The input to each trace will be displayed as the user message while the output will be displayed as the AI assistant response.

Thread ID Best Practices

Generating Thread IDs

Choose a thread ID strategy that fits your application:

1import uuid
2import opik
3
4# Generate unique thread ID per user session
5user_id = "user_12345"
6session_start_time = "2024-01-15T10:30:00Z"
7thread_id = f"{user_id}-{session_start_time}"
8
9@opik.track
10def process_user_message(message, user_id):
11 return "Response to: " + message
12
13process_user_message("What is Opik ?", opik_args={"trace": {"thread_id": thread_id}})
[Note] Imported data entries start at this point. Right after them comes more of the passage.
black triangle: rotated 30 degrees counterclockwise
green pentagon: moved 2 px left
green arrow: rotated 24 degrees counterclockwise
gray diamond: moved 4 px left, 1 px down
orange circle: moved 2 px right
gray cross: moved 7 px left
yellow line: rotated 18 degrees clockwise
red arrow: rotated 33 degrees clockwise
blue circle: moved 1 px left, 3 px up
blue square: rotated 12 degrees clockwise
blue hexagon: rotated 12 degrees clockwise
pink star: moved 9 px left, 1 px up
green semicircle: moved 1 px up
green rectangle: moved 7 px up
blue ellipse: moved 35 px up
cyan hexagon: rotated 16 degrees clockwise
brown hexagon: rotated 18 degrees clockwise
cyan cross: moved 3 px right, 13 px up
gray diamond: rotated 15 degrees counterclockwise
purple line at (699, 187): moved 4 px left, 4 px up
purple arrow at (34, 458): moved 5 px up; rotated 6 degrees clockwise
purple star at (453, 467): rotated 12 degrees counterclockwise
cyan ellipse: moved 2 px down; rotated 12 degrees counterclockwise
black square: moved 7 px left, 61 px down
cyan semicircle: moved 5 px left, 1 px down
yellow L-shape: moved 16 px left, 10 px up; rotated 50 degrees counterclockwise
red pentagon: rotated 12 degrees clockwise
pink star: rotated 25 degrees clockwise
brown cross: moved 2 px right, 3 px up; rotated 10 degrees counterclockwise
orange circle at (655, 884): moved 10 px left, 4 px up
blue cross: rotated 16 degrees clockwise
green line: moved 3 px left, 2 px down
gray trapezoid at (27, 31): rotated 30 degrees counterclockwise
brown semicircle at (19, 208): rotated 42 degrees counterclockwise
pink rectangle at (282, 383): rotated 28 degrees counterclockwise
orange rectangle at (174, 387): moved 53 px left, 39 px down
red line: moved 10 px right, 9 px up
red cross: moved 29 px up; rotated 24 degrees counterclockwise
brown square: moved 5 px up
Integration-Specific Threading

Different integrations handle thread IDs in various ways:

1from opik.integrations.langchain import OpikTracer
2
3# Set thread_id at tracer level - applies to all traces
4opik_tracer = OpikTracer(
5 project_name="my-chatbot",
6 thread_id="conversation-123"
7)
8
9# Or pass dynamically via metadata
10chain.invoke(
11 {"input": "Hello"},
12 config={
13 "callbacks": [opik_tracer],
14 "metadata": {"thread_id": "dynamic-conversation-456"}
15 }
16)

Reviewing conversations

Conversations can be viewed at a project level in the threads tab. All conversations are tracked and by clicking on the thread ID you will be able to view the full conversation.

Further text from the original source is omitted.